Category Archives: research

Predictions, predictions

The Crystal Ball by John William Waterhouse

It is prediction time. Around about this time of year, pundits love to draw on their specialist expertise to predict significant events for the year ahead. The honest ones also revisit their previous yearly predictions to see how they did.

Philip Tetlock is an expert on expert judgement. He conducted a series of experiments between 1984-2003 to uncover whether experts were better than average at predicting outcomes in their given specialism. Predictions had to be specific and quantifiable, in areas ranging from economics to politics and internatonal relations. He found that many so-called experts were pretty bad at telling the future, and some were even worse than the man or woman on the street. Most worryingly, there was an inverse relationship between an experts fame and the accuracy of their predictions.

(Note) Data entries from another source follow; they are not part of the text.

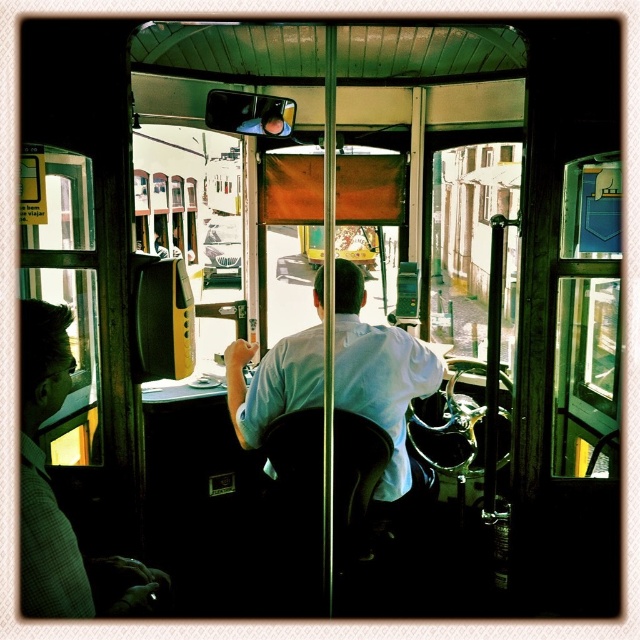 Is the position of white shirt at center more distant than that of matte black coach at left?

That is True.

Does white shirt at center appear on the left side of matte black coach at left?

In fact, white shirt at center is to the right of matte black coach at left.

Is point (385, 396) in front of point (42, 332)?

No, it is behind (42, 332).

Find the location of `white shirt at center`. white shirt at center is located at coordinates coord(380,376). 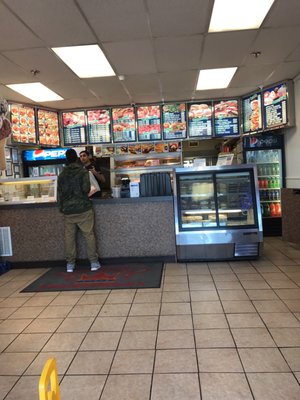 Locate an element on the screen. The image size is (300, 400). counter is located at coordinates (126, 199). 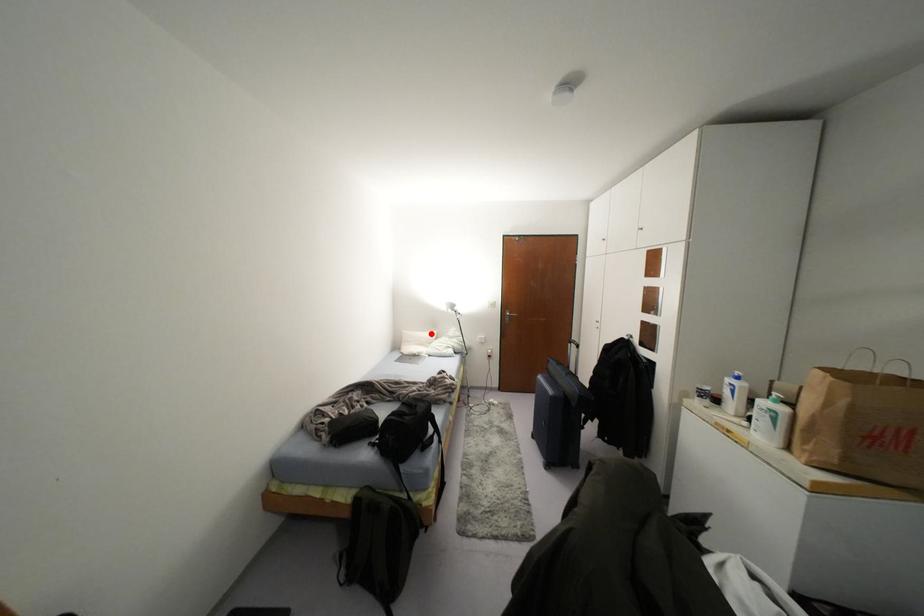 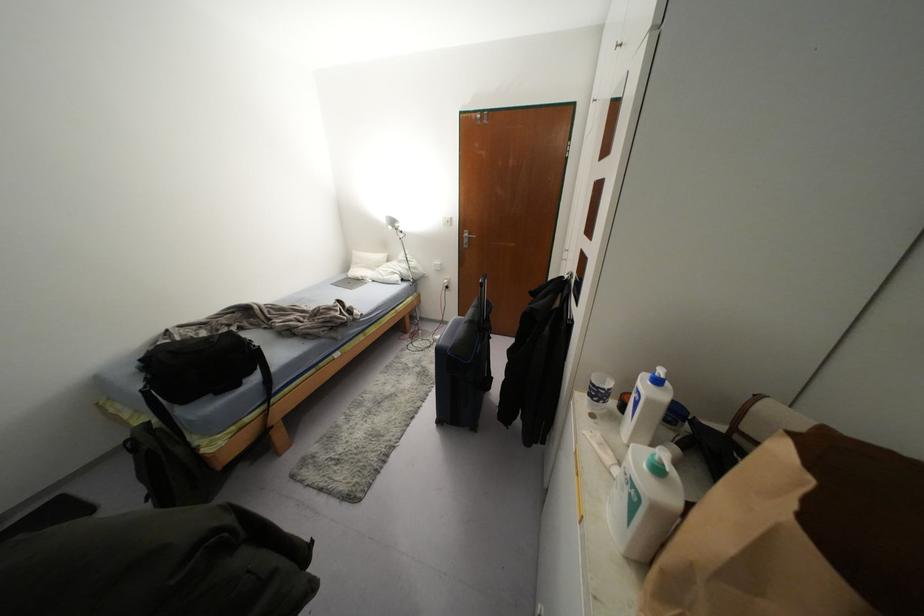 Question: I am providing you with two images of the same scene from different viewpoints. In image1, a red point is highlighted. Considering the same 3D point in image2, which of the following is correct?

Choices:
 (A) It is closer
 (B) It is farther

Answer: (A)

But he also discovered certain factors that make some experts better predictors than others. He found that training in probabilistic reasoning, avoidance of common cognitive biases, and evaluating previous guesses enabled experts to make more accurate forecasts. Predictions based on the combined judgements of multiple individuals also proved helpful.

This work has continued in the Good Judgement Project, a research project involving several thousand volunteer forecasters, which now has a commercial spin-off, Good Judgement Inc. The project has experimented with various methods of training, forming forecasters into complementary teams, and aggregation algorithms. By rigourously and systematically testing these and other factors, the system aims to uncover the determinants of accurate forecasts. It has already proven highly successful, winning a CIA-funded competition several years in a row (‘Intelligence Advanced Research Projects Activity – Aggregative Contingent Estimation’ (IARPA-ACE)).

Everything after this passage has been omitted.